Data START
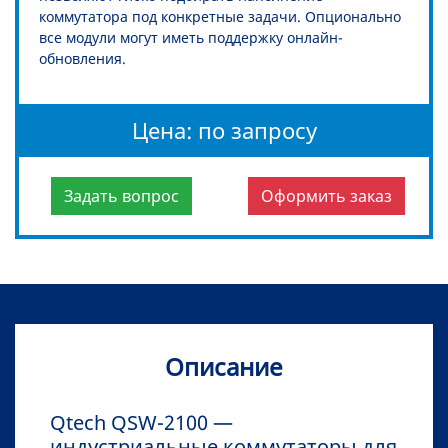
коммутатора под конкретные задачи. Опционально
все модули могут иметь поддержку онлайн-
обновления.
Цена: по запросу
Задать вопрос
Оформить заказ
Описание
Qtech QSW-2100 —
индустриальные коммутаторы для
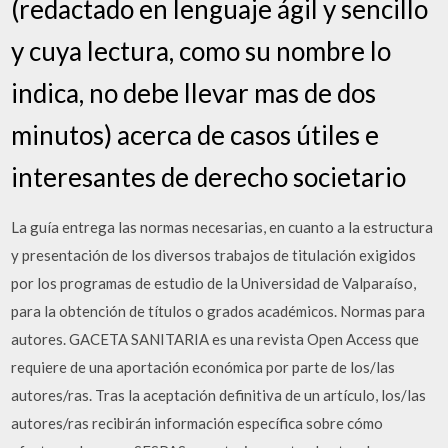
(redactado en lenguaje ágil y sencillo
y cuya lectura, como su nombre lo
indica, no debe llevar mas de dos
minutos) acerca de casos útiles e
interesantes de derecho societario
La guía entrega las normas necesarias, en cuanto a la estructura
y presentación de los diversos trabajos de titulación exigidos
por los programas de estudio de la Universidad de Valparaíso,
para la obtención de títulos o grados académicos. Normas para
autores. GACETA SANITARIA es una revista Open Access que
requiere de una aportación económica por parte de los/las
autores/ras. Tras la aceptación definitiva de un artículo, los/las
autores/ras recibirán información específica sobre cómo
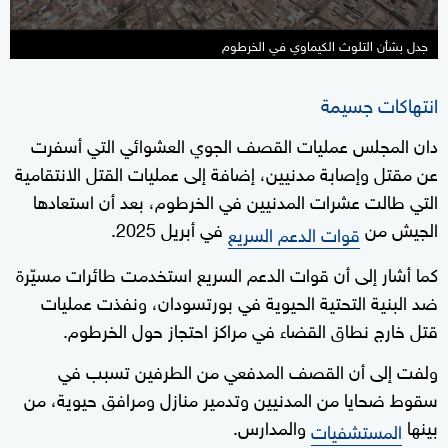
جدل بشأن التلوث الكيماوي في الخرطوم
انتهاكات جسيمة
دان المجلس عمليات القصف الجوي العشوائي التي أسفرت
عن مقتل وإصابة مدنيين، إضافة إلى عمليات القتل الانتقامية
التي طالت عشرات المدنيين في الخرطوم، بعد أن استعادها
الجيش من
في أبريل 2025.
قوات الدعم السريع
كما أشار إلى أن قوات الدعم السريع استخدمت طائرات مسيّرة
ضد البنية التحتية الحيوية في بورتسودان، ونفذت عمليات
قتل خارج نطاق القضاء في مراكز احتجاز حول الخرطوم.
ولفت إلى أن القصف المدفعي من الطرفين تسبب في
سقوط ضحايا من المدنيين وتدمير منازل ومرافق حيوية، من
بينها
والمدارس.
المستشفيات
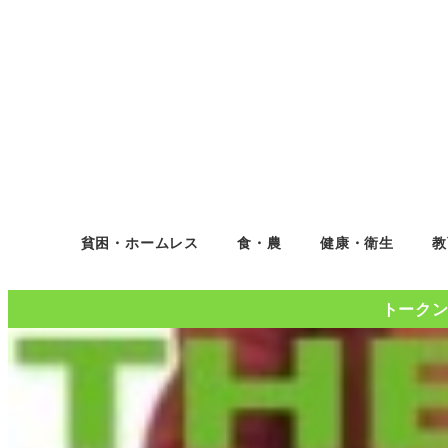
貧困・ホームレス
食・農
健康・衛生
教
トークンコ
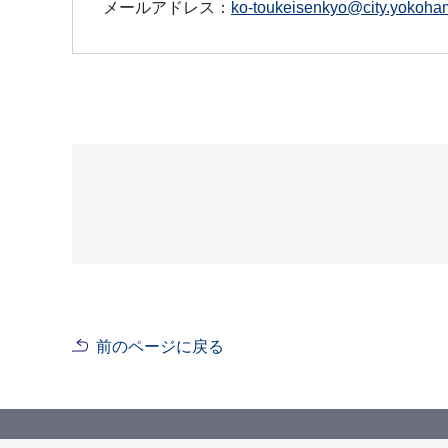
メールアドレス：
ko-toukeisenkyo@city.yokoham
前のページに戻る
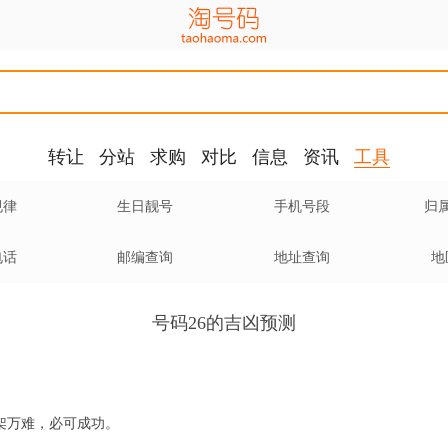
转让
分站
求购
对比
信息
资讯
工具
规律
生日靓号
手机号段
归
电话
邮编查询
地址查询
地
号码26的吉凶预测
架万难，必可成功。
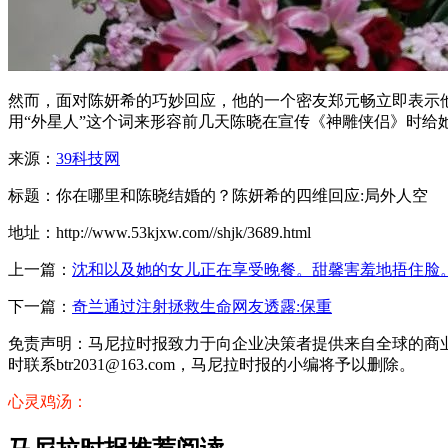
然而，面对陈妍希的巧妙回应，他的一个密友郑元畅立即表示
用“外星人”这个词来形容前几天陈晓在宣传《神雕侠侣》时给
来源：
39科技网
标题：你在哪里和陈晓结婚的？陈妍希的四维回应:局外人空
地址：http://www.53kjxw.com//shjk/3689.html
上一篇：
沈和以及她的女儿正在享受晚餐。甜馨害羞地捂住脸
下一篇：
奇兰通过注射拯救生命网友透露:保重
免责声明：马尼拉时报致力于向企业决策者提供来自全球的商
时联系btr2031@163.com，马尼拉时报的小编将予以删除。
心灵鸡汤：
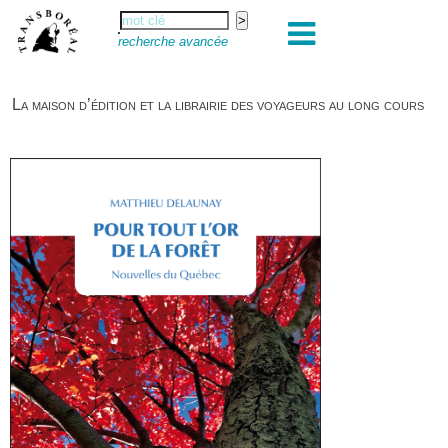
recherche avancée
La maison d’édition et la librairie des voyageurs au long cours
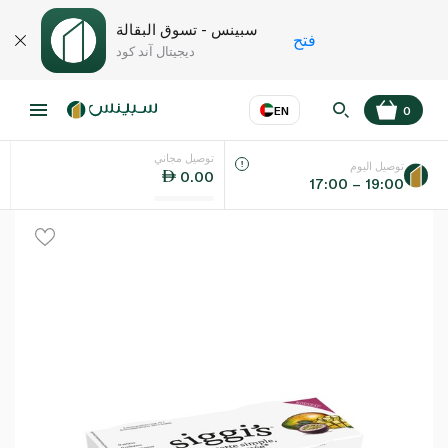
سبينس - تسوق البقالة
فتح
ديجيتال آند كود
EN
0
توصيل مجاني
عر
EN
اللغة
توصيل اليوم
0.00
17:00 – 19:00
UAE
KSA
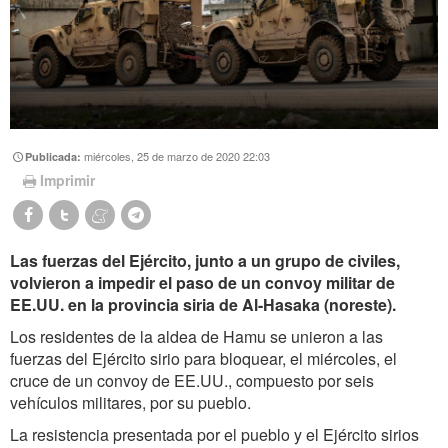
miércoles, 25 de marzo de 2020 22:03
Publicada:
Imprimir
Las fuerzas del Ejército, junto a un grupo de civiles,
volvieron a impedir el paso de un convoy militar de
EE.UU. en la provincia siria de Al-Hasaka (noreste).
Los residentes de la aldea de Hamu se unieron a las
fuerzas del Ejército sirio para bloquear, el miércoles, el
cruce de un convoy de EE.UU., compuesto por seis
vehículos militares, por su pueblo.
La resistencia presentada por el pueblo y el Ejército sirios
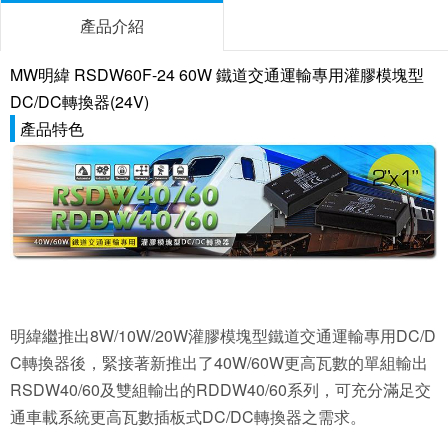
產品介紹
MW明緯 RSDW60F-24 60W 鐵道交通運輸專用灌膠模塊型
DC/DC轉換器(24V)
產品特色
明緯繼推出8W/10W/20W灌膠模塊型鐵道交通運輸專用DC/D
C轉換器後，緊接著新推出了40W/60W更高瓦數的單組輸出
RSDW40/60及雙組輸出的RDDW40/60系列，可充分滿足交
通車載系統更高瓦數插板式DC/DC轉換器之需求。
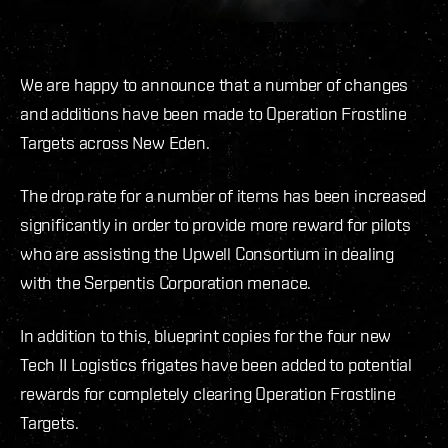
We are happy to announce that a number of changes
and additions have been made to Operation Frostline
Targets across New Eden.
The drop rate for a number of items has been increased
significantly in order to provide more reward for pilots
who are assisting the Upwell Consortium in dealing
with the Serpentis Corporation menace.
In addition to this, blueprint copies for the four new
Tech II Logistics frigates have been added to potential
rewards for completely clearing Operation Frostline
Targets.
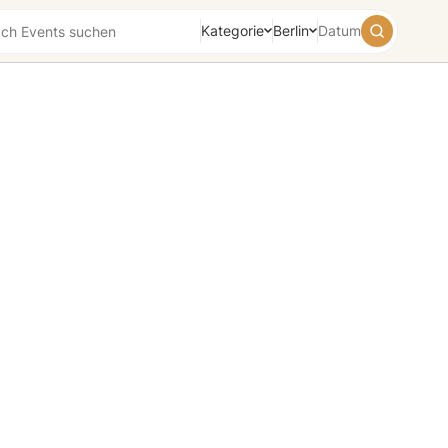
Kategorie
Berlin
Datum
August
2026
Su
Mo
Tu
We
Th
Fr
Sa
26
27
28
29
30
31
1
2
3
4
5
6
7
8
9
10
11
12
13
14
15
16
17
18
19
20
21
22
23
24
25
26
27
28
29
30
31
1
2
3
4
5
Heute
Morgen
Wochenende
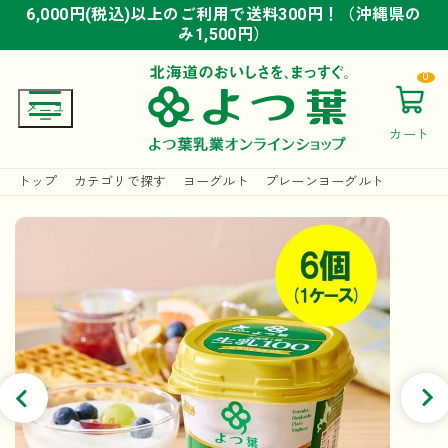
6,000円(税込)以上のご利用で送料300円！（沖縄県の
6,000円(税込)以上のご利用で送料300円！（沖縄県の
6,000円(税込)以上のご利用で送料300円！（沖縄県の
み1,500円）
み1,500円）
み1,500円）
0
カート
トップ
カテゴリで探す
ヨーグルト
プレーンヨーグルト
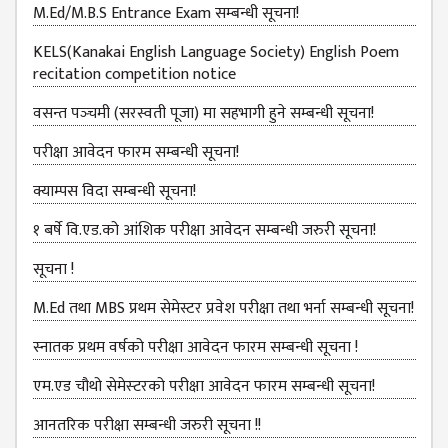
MANAGEMENT
M.Ed/M.B.S Entrance Exam सम्बन्धी सूचना!
COMMITTEE
KELS(Kanakai English Language Society) English Poem
LIBRARY
recitation competition notice
MANAGEMENT
वसन्त पञ्‍चमी (सरस्वती पूजा) मा सहभागी हुने सम्बन्धी सूचना!
COMMITTEE
COMPUTER
परीक्षा आवेदन फारम सम्बन्धी सूचना!
MANAGEMENT
क्याम्पस विदा सम्बन्धी सूचना!
CELL
१ बर्षे वि.एड.को आंशिक परीक्षा आवेदन सम्बन्धी जरुरी सूचना!
PRACTICE
TEACHING
सूचना !
MANAGEMENT
CELL
M.Ed तथा MBS प्रथम सेमेस्टर प्रवेश परीक्षा तथा भर्ना सम्बन्धी सूचना!
DEPARTMENT
स्नातक प्रथम वर्षको परीक्षा आवेदन फारम सम्बन्धी सूचना !
ECA
एम.एड चौथो सेमेस्‍टरको परीक्षा आवेदन फारम सम्बन्धी सूचना!
DEPARTMENT
आनतरिक परीक्षा सम्बन्धी जरुरी सूचना !!
NEPALI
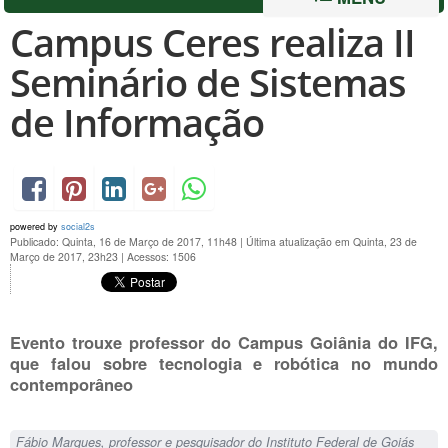
Campus Ceres realiza II
Seminário de Sistemas
de Informação
powered by
social2s
Publicado: Quinta, 16 de Março de 2017, 11h48
|
Última atualização em Quinta, 23 de
Março de 2017, 23h23
|
Acessos: 1506
Evento trouxe professor do Campus Goiânia do IFG,
que falou sobre tecnologia e robótica no mundo
contemporâneo
Fábio Marques, professor e pesquisador do Instituto Federal de Goiás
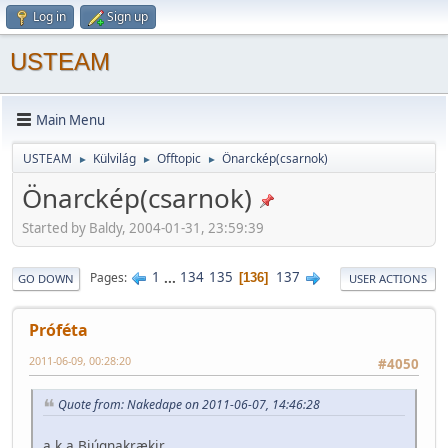
Log in
Sign up
USTEAM
Main Menu
USTEAM
Külvilág
Offtopic
Önarckép(csarnok)
►
►
►
Önarckép(csarnok)
Started by Baldy, 2004-01-31, 23:59:39
1
...
134
135
137
Pages
136
GO DOWN
USER ACTIONS
Próféta
2011-06-09, 00:28:20
#4050
Quote from: Nakedape on 2011-06-07, 14:46:28
a.k.a Bjúgnakrækir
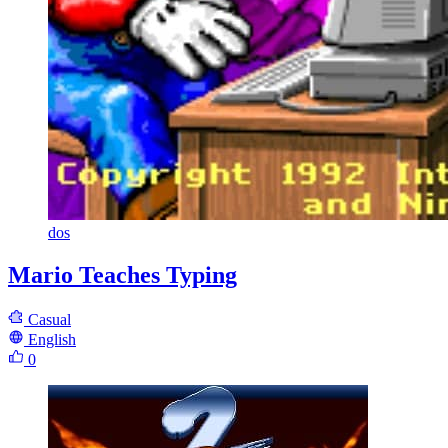
dos
Mario Teaches Typing
Casual
English
0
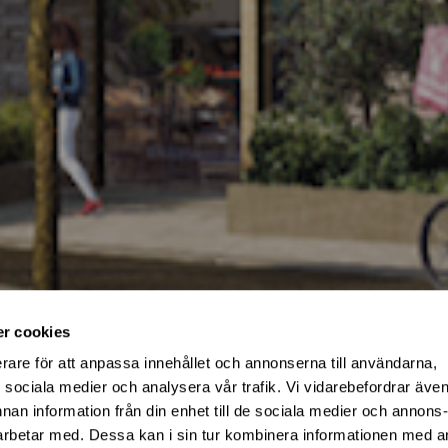
r cookies
erare för att anpassa innehållet och annonserna till användarna,
ådet
ör sociala medier och analysera vår trafik. Vi vidarebefordrar äve
nnan information från din enhet till de sociala medier och annons
rbetar med. Dessa kan i sin tur kombinera informationen med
Data END
_What you have to do_.
Once the pictures are removed, copy the material above exactly.

_Output of the task_.
коммутатора под конкретные задачи. Опционально
все модули могут иметь поддержку онлайн-
обновления.
Цена: по запросу
Задать вопрос
Оформить заказ
Описание
Qtech QSW-2100 —
индустриальные коммутаторы для
(redactado en lenguaje ágil y sencillo
y cuya lectura, como su nombre lo
indica, no debe llevar mas de dos
minutos) acerca de casos útiles e
interesantes de derecho societario
La guía entrega las normas necesarias, en cuanto a la estructura
y presentación de los diversos trabajos de titulación exigidos
por los programas de estudio de la Universidad de Valparaíso,
para la obtención de títulos o grados académicos. Normas para
autores. GACETA SANITARIA es una revista Open Access que
requiere de una aportación económica por parte de los/las
autores/ras. Tras la aceptación definitiva de un artículo, los/las
autores/ras recibirán información específica sobre cómo
جدل بشأن التلوث الكيماوي في الخرطوم
انتهاكات جسيمة
دان المجلس عمليات القصف الجوي العشوائي التي أسفرت
عن مقتل وإصابة مدنيين، إضافة إلى عمليات القتل الانتقامية
التي طالت عشرات المدنيين في الخرطوم، بعد أن استعادها
الجيش من
في أبريل 2025.
قوات الدعم السريع
كما أشار إلى أن قوات الدعم السريع استخدمت طائرات مسيّرة
ضد البنية التحتية الحيوية في بورتسودان، ونفذت عمليات
قتل خارج نطاق القضاء في مراكز احتجاز حول الخرطوم.
ولفت إلى أن القصف المدفعي من الطرفين تسبب في
سقوط ضحايا من المدنيين وتدمير منازل ومرافق حيوية، من
بينها
والمدارس.
المستشفيات
貧困・ホームレス
食・農
健康・衛生
教
トークンコ
メールアドレス：
ko-toukeisenkyo@city.yokoham
前のページに戻る
转让
分站
求购
对比
信息
资讯
工具
规律
生日靓号
手机号段
归
电话
邮编查询
地址查询
地
号码26的吉凶预测
架万难，必可成功。
然而，面对陈妍希的巧妙回应，他的一个密友郑元畅立即表示
用“外星人”这个词来形容前几天陈晓在宣传《神雕侠侣》时给
来源：
39科技网
标题：你在哪里和陈晓结婚的？陈妍希的四维回应:局外人空
地址：http://www.53kjxw.com//shjk/3689.html
上一篇：
沈和以及她的女儿正在享受晚餐。甜馨害羞地捂住脸
下一篇：
奇兰通过注射拯救生命网友透露:保重
免责声明：马尼拉时报致力于向企业决策者提供来自全球的商
时联系btr2031@163.com，马尼拉时报的小编将予以删除。
心灵鸡汤：
recherche avancée
La maison d’édition et la librairie des voyageurs au long cours
سبينس - تسوق البقالة
فتح
ديجيتال آند كود
EN
0
توصيل مجاني
عر
EN
اللغة
توصيل اليوم
0.00
17:00 – 19:00
UAE
KSA
miércoles, 25 de marzo de 2020 22:03
Publicada:
Imprimir
Las fuerzas del Ejército, junto a un grupo de civiles,
volvieron a impedir el paso de un convoy militar de
EE.UU. en la provincia siria de Al-Hasaka (noreste).
Los residentes de la aldea de Hamu se unieron a las
fuerzas del Ejército sirio para bloquear, el miércoles, el
cruce de un convoy de EE.UU., compuesto por seis
vehículos militares, por su pueblo.
La resistencia presentada por el pueblo y el Ejército sirios
產品介紹
MW明緯 RSDW60F-24 60W 鐵道交通運輸專用灌膠模塊型
DC/DC轉換器(24V)
產品特色
明緯繼推出8W/10W/20W灌膠模塊型鐵道交通運輸專用DC/D
C轉換器後，緊接著新推出了40W/60W更高瓦數的單組輸出
RSDW40/60及雙組輸出的RDDW40/60系列，可充分滿足交
通車載系統更高瓦數插板式DC/DC轉換器之需求。
We are happy to announce that a number of changes
and additions have been made to Operation Frostline
Targets across New Eden.
The drop rate for a number of items has been increased
significantly in order to provide more reward for pilots
who are assisting the Upwell Consortium in dealing
with the Serpentis Corporation menace.
In addition to this, blueprint copies for the four new
Tech II Logistics frigates have been added to potential
rewards for completely clearing Operation Frostline
Targets.
Kategorie
Berlin
Datum
August
2026
Su
Mo
Tu
We
Th
Fr
Sa
26
27
28
29
30
31
1
2
3
4
5
6
7
8
9
10
11
12
13
14
15
16
17
18
19
20
21
22
23
24
25
26
27
28
29
30
31
1
2
3
4
5
Heute
Morgen
Wochenende
6,000円(税込)以上のご利用で送料300円！（沖縄県の
6,000円(税込)以上のご利用で送料300円！（沖縄県の
6,000円(税込)以上のご利用で送料300円！（沖縄県の
み1,500円）
み1,500円）
み1,500円）
0
カート
トップ
カテゴリで探す
ヨーグルト
プレーンヨーグルト
MANAGEMENT
M.Ed/M.B.S Entrance Exam सम्बन्धी सूचना!
COMMITTEE
KELS(Kanakai English Language Society) English Poem
LIBRARY
recitation competition notice
MANAGEMENT
वसन्त पञ्‍चमी (सरस्वती पूजा) मा सहभागी हुने सम्बन्धी सूचना!
COMMITTEE
COMPUTER
परीक्षा आवेदन फारम सम्बन्धी सूचना!
MANAGEMENT
क्याम्पस विदा सम्बन्धी सूचना!
CELL
१ बर्षे वि.एड.को आंशिक परीक्षा आवेदन सम्बन्धी जरुरी सूचना!
PRACTICE
TEACHING
सूचना !
MANAGEMENT
CELL
M.Ed तथा MBS प्रथम सेमेस्टर प्रवेश परीक्षा तथा भर्ना सम्बन्धी सूचना!
DEPARTMENT
स्नातक प्रथम वर्षको परीक्षा आवेदन फारम सम्बन्धी सूचना !
ECA
एम.एड चौथो सेमेस्‍टरको परीक्षा आवेदन फारम सम्बन्धी सूचना!
DEPARTMENT
आनतरिक परीक्षा सम्बन्धी जरुरी सूचना !!
NEPALI
Campus Ceres realiza II
Seminário de Sistemas
de Informação
powered by
social2s
Publicado: Quinta, 16 de Março de 2017, 11h48
|
Última atualização em Quinta, 23 de
Março de 2017, 23h23
|
Acessos: 1506
Evento trouxe professor do Campus Goiânia do IFG,
que falou sobre tecnologia e robótica no mundo
contemporâneo
Fábio Marques, professor e pesquisador do Instituto Federal de Goiás
Log in
Sign up
USTEAM
Main Menu
USTEAM
Külvilág
Offtopic
Önarckép(csarnok)
►
►
►
Önarckép(csarnok)
Started by Baldy, 2004-01-31, 23:59:39
1
...
134
135
137
Pages
136
GO DOWN
USER ACTIONS
Próféta
2011-06-09, 00:28:20
#4050
Quote from: Nakedape on 2011-06-07, 14:46:28
a.k.a Bjúgnakrækir
dos
Mario Teaches Typing
Casual
English
0
r cookies
erare för att anpassa innehållet och annonserna till användarna,
ådet
ör sociala medier och analysera vår trafik. Vi vidarebefordrar äve
nnan information från din enhet till de sociala medier och annons
rbetar med. Dessa kan i sin tur kombinera informationen med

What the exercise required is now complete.